TLDR: A 2 hour suspend with no HDMI expansion card still resulted in a read-only system after waking (which took 70 seconds).

Perhaps relevant, as my framework used to be Intel, I’m using 2022 expansion cards which came with my original Intel framework, now plugged into an AMD motherboard.

I’m going to try disabling secure boot next, whilst keeping the suspect HDMI expansion card disconnected.


EDIT: After removing the kernel arguments module_blacklist=hid_sensor_hub and nvme.noacpi=1, my system has been waking from suspend immediately with no read-only problems :tada:

Will post again after longer term testing where I plan to slowly re-enable secure boot and reinstall the HDMI expansion card if all goes well.
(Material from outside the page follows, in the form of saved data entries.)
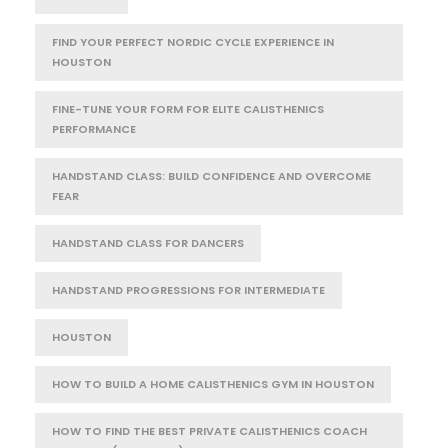
FIND YOUR PERFECT NORDIC CYCLE EXPERIENCE IN
HOUSTON
FINE-TUNE YOUR FORM FOR ELITE CALISTHENICS
PERFORMANCE
HANDSTAND CLASS: BUILD CONFIDENCE AND OVERCOME
FEAR
HANDSTAND CLASS FOR DANCERS
HANDSTAND PROGRESSIONS FOR INTERMEDIATE
HOUSTON
HOW TO BUILD A HOME CALISTHENICS GYM IN HOUSTON
HOW TO FIND THE BEST PRIVATE CALISTHENICS COACH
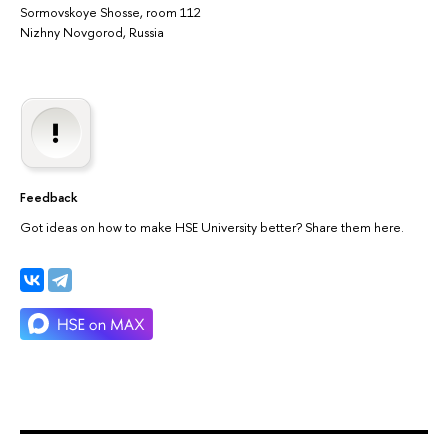
Sormovskoye Shosse, room 112
Nizhny Novgorod, Russia
Feedback
Got ideas on how to make HSE University better? Share them here.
~24 hours so far with HDMI expansion card disconnected, no suspend/resume failures.

Edit: Went to a co-working space today, and this happened :face_exhaling:

3 Likes

@goldenspinach Just upgraded to 6.6.2-201.fc39 yesterday with no issues resuming here.

Also: as an update, since removing the HDMI card 3 days ago I’ve not had a single issue with resuming.

I’m not entirely sure about the graphical issue others are seeing, but I have the amdgpu.sg_display=0 kernel option set because I did experience that earlier and haven’t since.

1 Like

Whoops. Much :face_with_hand_over_mouth:
Does the expansion card have a full size HDMI, or a mini one?